Exercise prompt:
In full and exactly, please return the records, but keep out the pictures.

*** Opening Input records ***

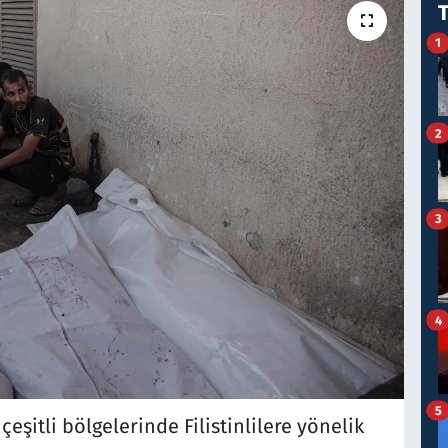
1
2
3
4
5
 çeşitli bölgelerinde Filistinlilere yönelik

*** Closing Input records ***

Exercise response:
1
2
3
4
5
 çeşitli bölgelerinde Filistinlilere yönelik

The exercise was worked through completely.